We chose Harmony Townhall road as part of our alternate route. As we passed the electric substation, my daughter asked “What’s that, mommy?”
I do not know what got into me—some might say “inspired” me if they are in a generous mood—but I replied: “That is where all the hamsters live.”
“Yes, hamsters. They turn the little wheels that provide all of the electricity to the homes and the stores for light and other things.”
“Wow, how many hamsters?”
“I don’t know exactly. A lot I guess, because we use a lot of electricity.”
“Does the farmer feed the hamsters?”
“Well, the hamsters have to be fed. All of that wheel turning requires a lot of energy on their part.”
“What do the hamsters eat?”
“Well they like dry grasses, grain and small grubs and insects. They are omnivores, so they eat plants and other small animals like insects.”
And that was the end of the conversation, and I thought no more of it.
Then, weeks later, we were out driving as a family and passed another substation.
“Daddy! Look, Daddy look! That’s where the hamsters live.”
“Yes,” I jumped in quickly, “the hamsters that turn the wheels and generate all of the electricity for us.”
“Yes, and the farmer feeds them dry grasses and insects.”
Now, every time we spot an electric substation, my daughter points and exclaims “Hamsters!”
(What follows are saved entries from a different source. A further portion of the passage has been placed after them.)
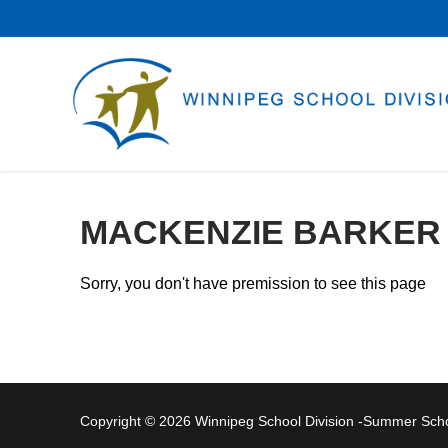
Skip
to
content
MACKENZIE BARKER
Sorry, you don't have premission to see this page
Copyright © 2026 Winnipeg School Division -Summer Sc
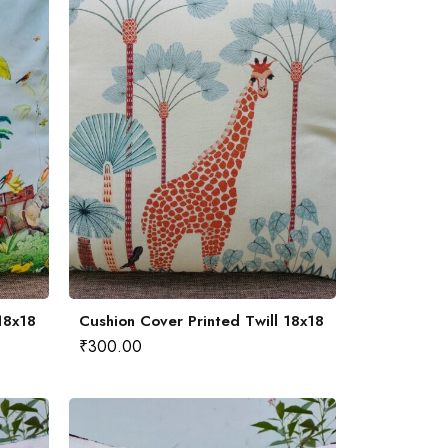
18x18
Cushion Cover Printed Twill 18x18
₹
300.00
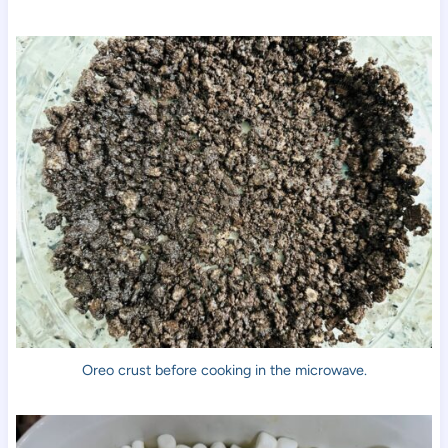
Oreo crust before cooking in the microwave.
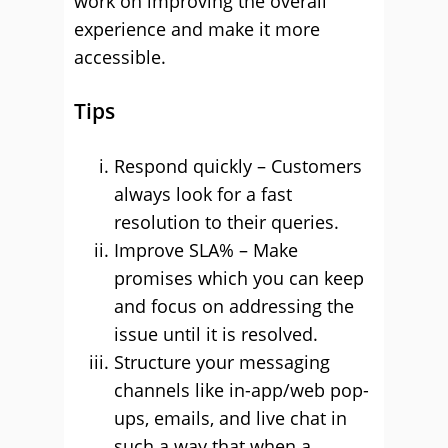
work on improving the overall
experience and make it more
accessible.
Tips
Respond quickly – Customers
always look for a fast
resolution to their queries.
Improve SLA% – Make
promises which you can keep
and focus on addressing the
issue until it is resolved.
Structure your messaging
channels like in-app/web pop-
ups, emails, and live chat in
such a way that when a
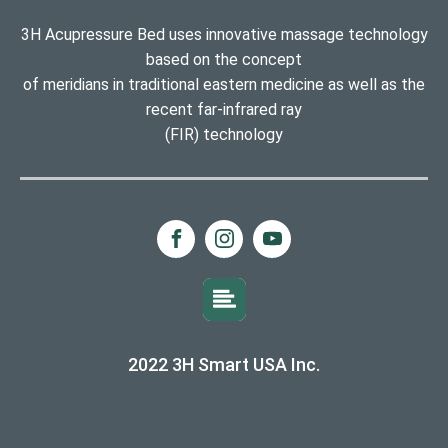
3H Acupressure Bed uses innovative massage technology
based on the concept
of meridians in traditional eastern medicine as well as the
recent far-infrared ray
(FIR) technology
2022 3H Smart USA Inc.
Occasionally we will get new questions about the hamsters, as my daughter ponders life as a hamster in a substation. “Are the hamsters in the wires, too? When do the hamsters sleep? Do the hamsters get to play?”
Some day in school a hapless teacher will have the misfortune of asking, “Where does our electricity come from?” My daughter will raise her hand straight to the ceiling and proclaim, “Hamsters!” The teacher will look at her with a quizzical expression, and she will describe the entire scenario in excruciating detail. I’ll probably get a note about my daughter making up wild stories and being disruptive in class.
And Mom will be the one who serves the detention, because I believe in hamsters. I love the way my daughter has run with this. I love the hard questions she’s asking. I love the fact that she thinks we need to conserve electricity for the sake of the hamsters. One day she’ll learn the truth, as all children do about the myths we tell to them in early childhood. Hopefully, her life and imagination will be all the richer for the myths.
Meanwhile, if you hear her exclaim “Hamsters!” on the school bus, do me a favor and go along with the story.
Oh, and be sure and turn off unnecessary lights, TVs and radios. Those hamsters are working pretty hard.